Jasoco wrote:Though I'm not really interested in mobile gaming anymore unless Löve iOS can access the Made For iPhone API for external controllers.
It can, actually – I recently added that to SDL as part of my work to port it to tvOS (as tvOS is based on iOS and the MFi game controller code works for both operating systems).
That said, there aren't many people who actually use a controller with their iPhone, so you can't really make an app that requires it.
slime wrote:It can, actually – I recently added that to SDL as part of my work to port it to tvOS (as tvOS is based on iOS and the MFi game controller code works for both operating systems).
That said, there aren't many people who actually use a controller with their iPhone, so you can't really make an app that requires it.
You can't make an app on the App Store that requires it. But if Löve were on the App Store, we could still make games that require a controller.
Rishavs wrote:I know that you guys want to keep love as a basic framework, but i really feel that for love to be the best library for new users, it has to a "batteries included" distribution.
As such, I hope that love will have its own default modules for:
Tilemap support
Scenegraph support
Basic UI support
Sprite based Animation support
Camera support
Gamestate support
Profiling Support
This will ensure that the most important modules that are used in almost all 2d games are there and will always be supported. Of course, people can always roll their own if they want.
A good way to do is to just integrate any well used and made community module into the love code.
Alot of those things can be done with simple libraries
Can wish but never get!
Would like next version of Love to revert to 0.9's Shader orientation.
Two wrongs don't make it right.
The original problem was that love.graphics y axes was inverted, NOT the Shader's.
Now the rest of the world's shaders don't stand a chance of working in Love.
(GLSL is not the easiest language to learn.)
As xXxMoNkEyMaNxXx said "So sad"!
There are no plans to change LÖVE from its y-down (with y=0 at the top) by default coordinate system. It's working as intended. 0.9's shader coordinate system was always y-down by default (try outputting the texture coordinate values and see where 0,0 is and where 1,1 is!), it's just the pixel coordinate value that was buggy and didn't match anything else.
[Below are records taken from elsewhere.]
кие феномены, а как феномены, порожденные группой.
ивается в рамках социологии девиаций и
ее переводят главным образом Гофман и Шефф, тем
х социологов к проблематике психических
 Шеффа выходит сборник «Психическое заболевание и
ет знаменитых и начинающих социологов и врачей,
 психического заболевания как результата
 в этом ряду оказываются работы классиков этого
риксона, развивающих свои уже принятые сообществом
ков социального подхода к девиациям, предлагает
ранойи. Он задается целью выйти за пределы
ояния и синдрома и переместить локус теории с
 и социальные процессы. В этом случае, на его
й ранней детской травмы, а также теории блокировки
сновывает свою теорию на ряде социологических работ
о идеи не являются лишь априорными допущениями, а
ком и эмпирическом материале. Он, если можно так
I don't think I know of any pixel shader code that actually depends on the coordinate system of the pixel coordinate value in shaders being 0 at the bottom – the most important thing is that it should be consistent with the coordinate system of the texture coordinate values.
It is in 0.10.0 (and it is in non-LÖVE programs, even ones with a y-up coordinate system), but it wasn't in previous LÖVE versions so you had to do some manual fiddling to get non-LÖVE shaders working right if they used that. Now you don't (as long as you use the pixel coordinate argument to the effect() function, and not gl_FragCoord – which you should always avoid).